Jacobson surrendered his authority to write prescriptions for controlled substances in December, but continued his illegal pain pill business going by hiring a physician with an active registration at the Drug Enforcement Administration to work at his Great Neck office.  According to U.S. Attorney’s office for the Eastern District of New York, Jacobson pain the physician $25,000 a month to work for his illegal business.  However, the physician, who is not identified  began to object to Jacobson’s business practices when he recognized approximately 10 percent of Jacobson’s patients as drug dealers and another 25 percent as “doctor shoppers.”  
 
When the physician confront Jacobson about his suspicions, Jacobson allegedly replied, “You should be a detective and not a doctor.”  At the peak of his illegal business, Jacobson was seeing 100 patients a day, and accepting between $12,000 and $20,000 in cash daily.
 
Dr.
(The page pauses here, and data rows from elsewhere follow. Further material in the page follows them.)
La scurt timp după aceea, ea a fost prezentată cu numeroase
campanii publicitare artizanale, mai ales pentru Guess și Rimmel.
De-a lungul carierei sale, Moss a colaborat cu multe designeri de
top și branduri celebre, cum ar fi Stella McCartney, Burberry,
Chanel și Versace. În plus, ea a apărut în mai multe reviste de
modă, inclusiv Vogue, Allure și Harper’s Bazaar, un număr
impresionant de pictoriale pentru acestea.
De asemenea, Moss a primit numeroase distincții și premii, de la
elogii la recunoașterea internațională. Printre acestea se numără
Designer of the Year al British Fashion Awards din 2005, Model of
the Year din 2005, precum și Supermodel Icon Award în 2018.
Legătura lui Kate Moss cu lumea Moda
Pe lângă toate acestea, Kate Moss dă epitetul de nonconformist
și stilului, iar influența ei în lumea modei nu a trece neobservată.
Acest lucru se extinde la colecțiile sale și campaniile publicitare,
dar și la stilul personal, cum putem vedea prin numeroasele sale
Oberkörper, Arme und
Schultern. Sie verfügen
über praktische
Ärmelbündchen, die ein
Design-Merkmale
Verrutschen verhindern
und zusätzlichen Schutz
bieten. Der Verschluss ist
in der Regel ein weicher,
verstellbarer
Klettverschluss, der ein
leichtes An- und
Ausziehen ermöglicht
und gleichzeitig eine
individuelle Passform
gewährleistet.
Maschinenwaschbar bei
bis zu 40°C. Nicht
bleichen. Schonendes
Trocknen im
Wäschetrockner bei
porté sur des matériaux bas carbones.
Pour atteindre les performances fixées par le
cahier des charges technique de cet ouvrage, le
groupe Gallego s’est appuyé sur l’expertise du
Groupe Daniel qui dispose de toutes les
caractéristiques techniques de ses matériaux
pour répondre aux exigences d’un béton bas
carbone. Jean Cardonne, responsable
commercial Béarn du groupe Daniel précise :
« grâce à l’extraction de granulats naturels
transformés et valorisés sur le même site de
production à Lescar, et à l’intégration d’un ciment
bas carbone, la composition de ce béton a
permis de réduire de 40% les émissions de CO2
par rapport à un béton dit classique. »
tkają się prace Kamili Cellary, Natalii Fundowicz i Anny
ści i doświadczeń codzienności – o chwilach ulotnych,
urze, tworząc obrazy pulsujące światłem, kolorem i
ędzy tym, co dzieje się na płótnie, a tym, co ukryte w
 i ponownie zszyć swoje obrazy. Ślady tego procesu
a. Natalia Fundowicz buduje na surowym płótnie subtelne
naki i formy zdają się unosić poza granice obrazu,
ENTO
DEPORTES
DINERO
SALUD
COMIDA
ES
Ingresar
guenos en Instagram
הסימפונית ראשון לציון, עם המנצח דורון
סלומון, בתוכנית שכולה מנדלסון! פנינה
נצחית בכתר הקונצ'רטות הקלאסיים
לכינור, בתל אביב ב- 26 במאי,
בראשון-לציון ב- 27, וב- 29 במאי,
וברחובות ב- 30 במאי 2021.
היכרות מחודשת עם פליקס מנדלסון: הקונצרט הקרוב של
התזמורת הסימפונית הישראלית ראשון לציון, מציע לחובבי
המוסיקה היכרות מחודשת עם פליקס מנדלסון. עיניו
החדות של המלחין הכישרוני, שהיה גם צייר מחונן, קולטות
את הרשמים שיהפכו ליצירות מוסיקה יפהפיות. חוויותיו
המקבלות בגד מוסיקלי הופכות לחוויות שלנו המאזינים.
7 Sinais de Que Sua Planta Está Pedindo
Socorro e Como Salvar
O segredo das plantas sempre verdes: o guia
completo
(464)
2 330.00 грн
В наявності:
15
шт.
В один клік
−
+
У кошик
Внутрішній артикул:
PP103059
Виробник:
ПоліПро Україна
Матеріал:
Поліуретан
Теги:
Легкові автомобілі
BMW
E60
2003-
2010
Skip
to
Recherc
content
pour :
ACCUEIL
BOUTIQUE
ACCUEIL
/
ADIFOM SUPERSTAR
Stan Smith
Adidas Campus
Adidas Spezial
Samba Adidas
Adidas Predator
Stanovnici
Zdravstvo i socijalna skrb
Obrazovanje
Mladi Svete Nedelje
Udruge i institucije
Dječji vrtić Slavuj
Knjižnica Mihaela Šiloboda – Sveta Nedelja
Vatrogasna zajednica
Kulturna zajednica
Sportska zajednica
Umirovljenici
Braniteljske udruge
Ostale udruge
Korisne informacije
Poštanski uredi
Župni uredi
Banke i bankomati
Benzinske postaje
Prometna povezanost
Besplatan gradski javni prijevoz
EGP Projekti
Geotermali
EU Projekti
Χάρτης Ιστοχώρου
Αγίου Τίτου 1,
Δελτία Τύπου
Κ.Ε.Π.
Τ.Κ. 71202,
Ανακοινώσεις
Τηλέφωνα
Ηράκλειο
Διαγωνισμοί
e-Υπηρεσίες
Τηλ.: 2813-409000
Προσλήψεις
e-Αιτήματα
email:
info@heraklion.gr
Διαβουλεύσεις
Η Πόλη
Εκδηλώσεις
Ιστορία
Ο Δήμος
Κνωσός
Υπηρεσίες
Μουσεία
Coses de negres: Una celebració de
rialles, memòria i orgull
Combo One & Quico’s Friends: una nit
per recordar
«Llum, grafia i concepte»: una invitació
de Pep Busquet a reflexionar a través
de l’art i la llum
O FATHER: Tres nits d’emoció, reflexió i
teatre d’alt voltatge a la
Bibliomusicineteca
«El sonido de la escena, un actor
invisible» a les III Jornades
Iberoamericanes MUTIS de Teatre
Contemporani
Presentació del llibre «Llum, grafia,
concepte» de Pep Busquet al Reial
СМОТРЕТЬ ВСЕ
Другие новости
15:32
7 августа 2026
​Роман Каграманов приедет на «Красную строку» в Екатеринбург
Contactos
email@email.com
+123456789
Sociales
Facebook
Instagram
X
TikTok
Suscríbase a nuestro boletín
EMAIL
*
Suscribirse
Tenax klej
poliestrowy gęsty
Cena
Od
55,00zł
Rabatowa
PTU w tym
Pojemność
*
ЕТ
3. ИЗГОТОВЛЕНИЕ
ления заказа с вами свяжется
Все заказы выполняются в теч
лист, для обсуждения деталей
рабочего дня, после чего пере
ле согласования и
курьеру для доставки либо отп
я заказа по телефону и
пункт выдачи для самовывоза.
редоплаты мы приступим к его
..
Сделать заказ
William J. Conway, 68, of Baldwin was also arrested in the sweep.  He is accused of writing 5,554 prescriptions for oxycodone, an average of five a day for nearly three years from January 2009 to November 2011.  Authorities claim that Conway’s assistant had a prescription pad that the doctor had signed without even meeting with many of the patients.  Conway has been linked to the deaths of a 34-year-old man from Long Beach and a 29-year-old man from Hicksville, who both overdosed.  A letter from the U.S. attorney’s office described Conway’s crimes as a “systematic and callous dispensing of oxycodone,” and the cause of the two men’s deaths.
 
The third medical professional charged, Rools Deslouches, a nurse practitioner from Brentwood, is accused of charged $150 to $200, cash only, for meetings lasting less than five minutes during which the performed examination consisted of little more than taking the patient’s blood pressure and pulse.  According to the charges, Deslouches distributed 422,107 oxycodone pills just over two years, from August 2009 to October 2010.
 
All three medical professionals are being held without bail as a danger to the community.  An additional 95 people were arraigned on Wednesday.  
 
U.S. Attorney Loretta E. Lynch issued a statement describing the prescription drug problem as a “new face and a new challenge, as it involves new actors and permeates all of our communities.”  According to a U.N. report issued in January, Americans consume more narcotic medications than people in any other nation in the world.  The National Survey on Drug Use and Health claims that one in 20 Americans over the age of 12 have used pain killers non-medically.  The Center for Disease Control and Prevention claims that 5,550 start prescription painkiller abuse every day in this country, and they estimate that 40 people die daily, nationwide, due to prescription painkiller overdoses.   The UN's International Narcotics Control Board estimates that 75 tons of oxycodone is produced globally each year, and 80 percent of that is consumed within the United States.